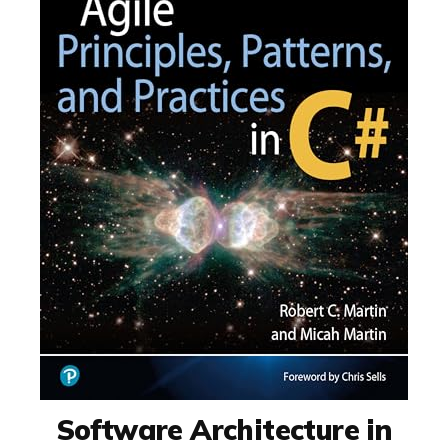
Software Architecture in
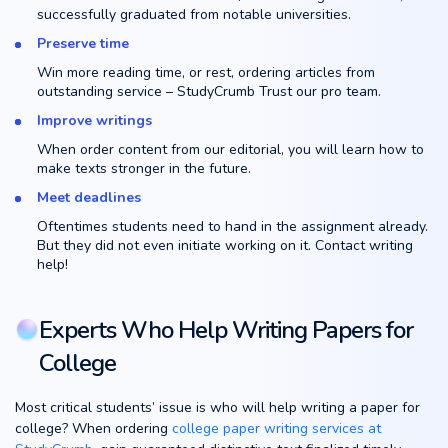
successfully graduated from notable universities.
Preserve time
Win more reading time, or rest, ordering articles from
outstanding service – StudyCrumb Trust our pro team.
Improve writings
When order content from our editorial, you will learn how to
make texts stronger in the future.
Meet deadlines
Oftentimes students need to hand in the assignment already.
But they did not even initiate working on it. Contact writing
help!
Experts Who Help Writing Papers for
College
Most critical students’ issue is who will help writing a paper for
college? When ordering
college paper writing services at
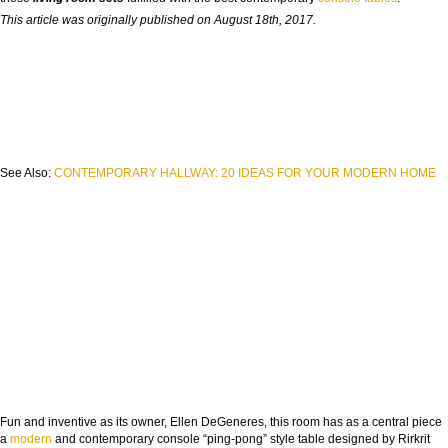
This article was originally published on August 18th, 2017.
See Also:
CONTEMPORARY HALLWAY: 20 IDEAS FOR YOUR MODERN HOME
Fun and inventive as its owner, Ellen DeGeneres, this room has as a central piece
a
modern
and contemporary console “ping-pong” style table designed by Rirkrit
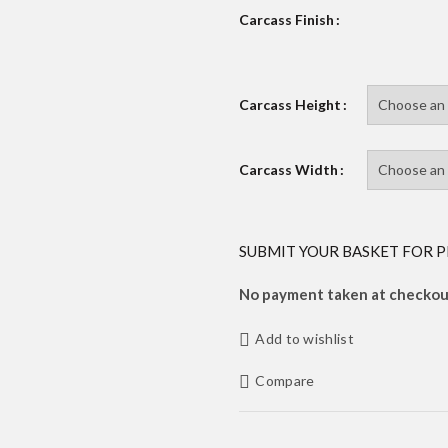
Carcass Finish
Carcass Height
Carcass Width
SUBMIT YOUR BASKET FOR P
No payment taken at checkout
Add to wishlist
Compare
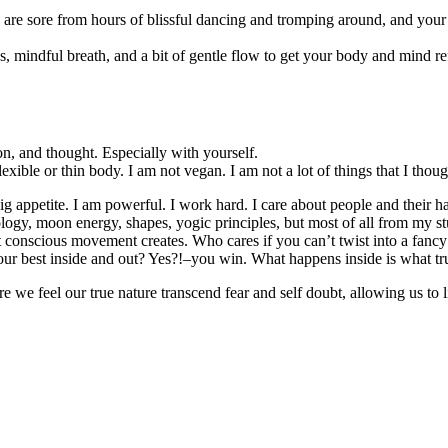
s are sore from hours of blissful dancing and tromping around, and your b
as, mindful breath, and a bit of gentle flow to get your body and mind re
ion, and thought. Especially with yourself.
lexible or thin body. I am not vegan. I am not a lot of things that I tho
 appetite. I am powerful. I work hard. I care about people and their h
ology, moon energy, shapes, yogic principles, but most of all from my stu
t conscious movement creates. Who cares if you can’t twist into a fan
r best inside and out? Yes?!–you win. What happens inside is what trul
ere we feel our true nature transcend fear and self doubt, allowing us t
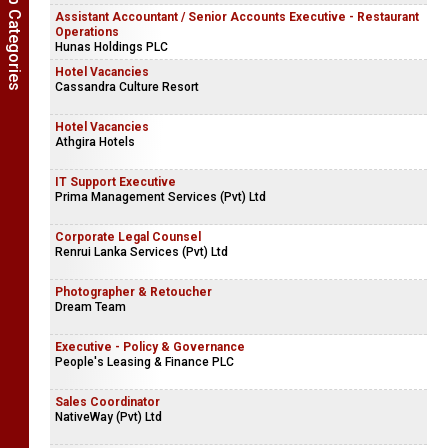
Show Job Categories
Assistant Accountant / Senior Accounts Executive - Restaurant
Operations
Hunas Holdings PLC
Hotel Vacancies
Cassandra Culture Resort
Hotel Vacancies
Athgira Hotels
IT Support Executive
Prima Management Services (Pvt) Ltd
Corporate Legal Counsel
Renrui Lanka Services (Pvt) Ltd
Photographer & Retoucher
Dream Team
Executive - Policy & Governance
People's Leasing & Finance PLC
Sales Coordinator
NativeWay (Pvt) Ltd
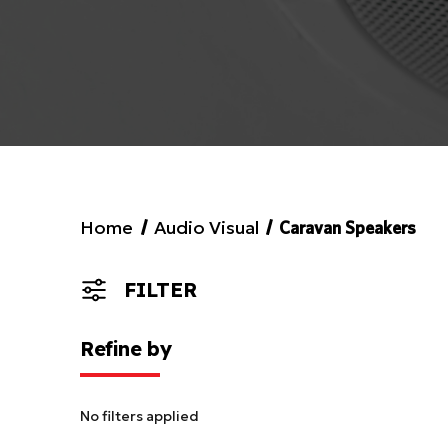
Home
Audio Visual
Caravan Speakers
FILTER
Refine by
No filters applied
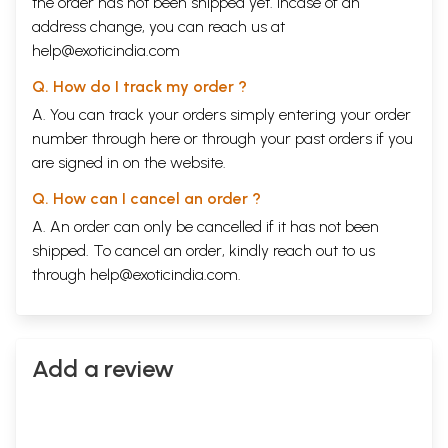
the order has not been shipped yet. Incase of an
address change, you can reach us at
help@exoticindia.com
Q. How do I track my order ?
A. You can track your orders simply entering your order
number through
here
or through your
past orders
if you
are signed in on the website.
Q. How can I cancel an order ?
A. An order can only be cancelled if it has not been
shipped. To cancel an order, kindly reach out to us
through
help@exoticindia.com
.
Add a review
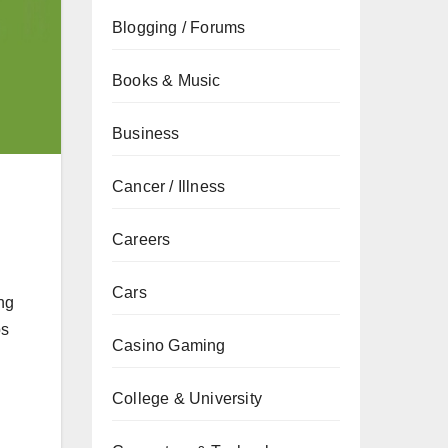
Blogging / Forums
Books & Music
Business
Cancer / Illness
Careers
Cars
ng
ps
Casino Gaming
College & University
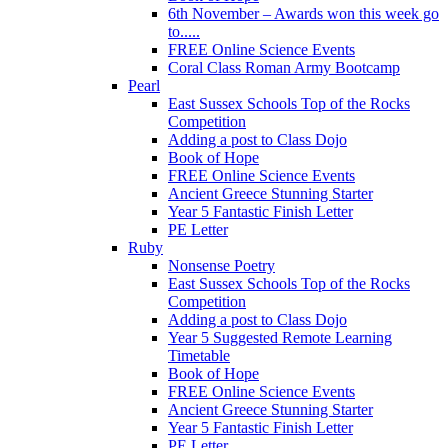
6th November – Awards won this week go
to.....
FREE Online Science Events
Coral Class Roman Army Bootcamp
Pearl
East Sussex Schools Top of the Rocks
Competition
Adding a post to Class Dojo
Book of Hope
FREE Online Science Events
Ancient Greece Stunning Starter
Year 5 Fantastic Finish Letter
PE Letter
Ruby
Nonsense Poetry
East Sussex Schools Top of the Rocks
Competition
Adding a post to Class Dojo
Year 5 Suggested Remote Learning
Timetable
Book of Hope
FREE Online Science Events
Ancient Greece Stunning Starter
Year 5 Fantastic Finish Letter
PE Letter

- _About this task_
Go through the listing above and find each line that contains "orders", then copy it.

- _Solution to this problem_
A. You can track your orders simply entering your order
past orders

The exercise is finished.